The focuser matches the tube, with the same classic polished alloy look with elaborate knobs, knurled thumbscrews. But in fact, it’s entirely modern – a crayford with roller bearings and even a micro-focuser, with a wide drawtube and a 2” visual back, even a rotator.

Mounting

The Moon Raker came with a pair of matching, highly polished split tube rings. Neither cast nor CNC, they appear to have been milled and polished by hand and match the tube perfectly. With ¼-20 threads they’ll fit most Vixen plates.

The only problem is that this is a truly long telescope. It’s not actually that heavy, but it’s heavy enough. You need at least a medium sized mount, or any vibes will carry on forever.

Accessories

This one came with a matching finder and drilled alloy mount, but Moon Rakers are often seen surmounted with a matching guide scope, maybe several.

Planetary achromats suit eyepiece classics like Orthoscopic, Kelners and Huygenians: Circle-T or Circle-V, Zeiss if you can get them. For period-appropriate wide field eyepieces, Erfles are a good choice.

In Use – Astrophotography

Moon Raker’s aesthetic suggests visual use first and foremost, especially when built around a long-focal-length achromat. But this one takes a very nice snap of the Moon, typical of high-quality traditional achromat, with plenty of image scale and excellent sharpness and detail.

In Use – The Night Sky

General Observing Notes

The Crayford focuser allowed fine adjustments and I appreciated the rotator. The long focal length gives a broad focus sweet spot anyway.

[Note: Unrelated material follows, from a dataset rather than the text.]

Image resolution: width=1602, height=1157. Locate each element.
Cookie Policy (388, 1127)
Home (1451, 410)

Mounted on the SX2, it is quite stable, even at higher powers, but vibes can still take a while to settle. The long tube means that, like most long refractors, the eyepiece can end up in some tricky positions when used near the zenith.

Cool Down

All that polished alloy means that cool-down takes a while. But this is a scope with a vibe from a slower age anyway, a scope to take time over.

Star Test

The star test was very good, so much better than some other small Japanese lenses I’ve seen from this era: the same either side of focus, round evenly illuminated rings and a perfect Airy disk in focus.

The Moon

The clue is surely in the name. The Moon Raker gave excellent views of a day-15 Moon with a 9mm T6 Nagler giving 133x: absolutely crisp, with the promontories, craterlets and rays (from Proclus) around Mare Criseum picked out in sharp perfection.

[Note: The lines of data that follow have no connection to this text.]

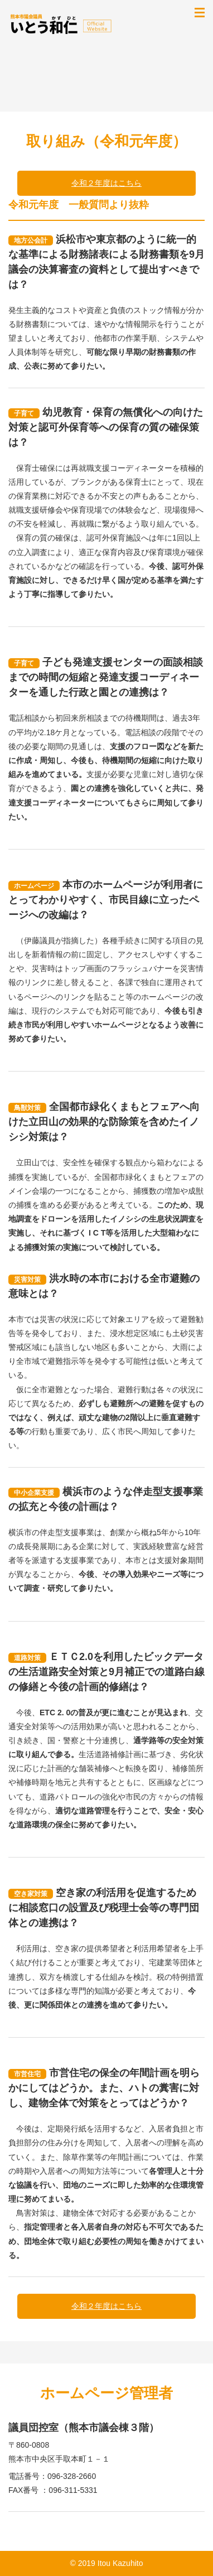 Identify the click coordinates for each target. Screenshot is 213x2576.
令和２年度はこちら (106, 183) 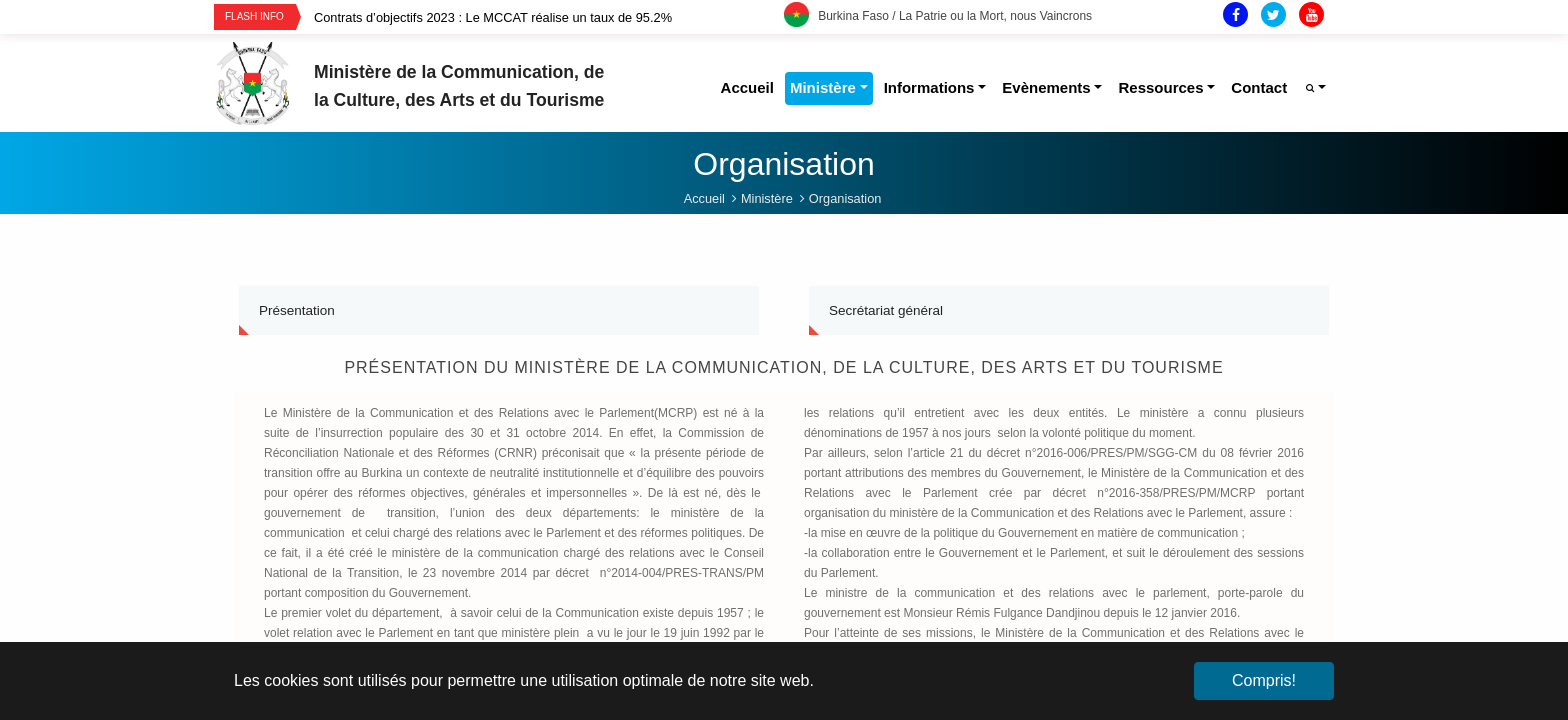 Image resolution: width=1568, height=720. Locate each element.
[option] (549, 17)
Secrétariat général (886, 310)
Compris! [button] (1264, 680)
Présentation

I enjoyed the nearby twin Messier craters with their elongated shapes and tuning-fork twin rays. Actually formed by a glancing comet or asteroid impact, I imagined them gouged out by Jules Verne’s giant canon shell.

Mars

The Red Planet is an obvious Steam Punk target, given the associations with Edwardian sci-fi like Edgar Rice Burrough’s “Princess of Mars” series. If protagonist John Carter (or indeed a prince of Barsoom) had owned a telescope it would surely have been a Moon Raker. This is how Percival Lowell’s first scope would look in a Hollywood biopic.

On a freezingly frosty night of mediocre seeing, the Moon Raker made the best of a small Barsoom and surprised me. The view was razor sharp at 120x with a ZAO 10mm and even 200x with a ZAO 6mm still gave a crisp view, much like a TV-85 with similar levels of contrast and false colour (a trace of dark red inside focus). I managed to see some albedo markings (Mare Sirenum), despite Mars being only ~10.5” apparent diameter.

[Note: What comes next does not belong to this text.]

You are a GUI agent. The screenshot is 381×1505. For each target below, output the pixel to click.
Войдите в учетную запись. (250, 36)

Long focal length achromats are planetary scopes! Who knew? Seriously, the point is that the donor Meade lens is clearly a good ’un.

Deep Sky

A long focus achromat like this is great for doubles, so I tried it on one that can challenge objectives of this size – Rigel. True to expectation it was very easy to pick out the faint companion from Rigel’s blue-white glare at 133x. Both components of Epsilon Lyrae were also very easy.

The Moon Raker gave very creditable views of bright DSO favourites like the Great Orion nebula, the Pleiades, the Double Cluster and Praesepe too.

Summary

If you love the look (and to be clear I really do), then you’re probably already sold and waiting for yours.

The Moon Raker is a completely functional telescope with a quality objective and focuser. Yes, it’s a bit (alright a lot) bigger and heavier than the original Towa 339 would have been, but that hardly matters.

A stunning take on a classic refractor, both to look at and look through, with a unique artisanal build and well-chosen components.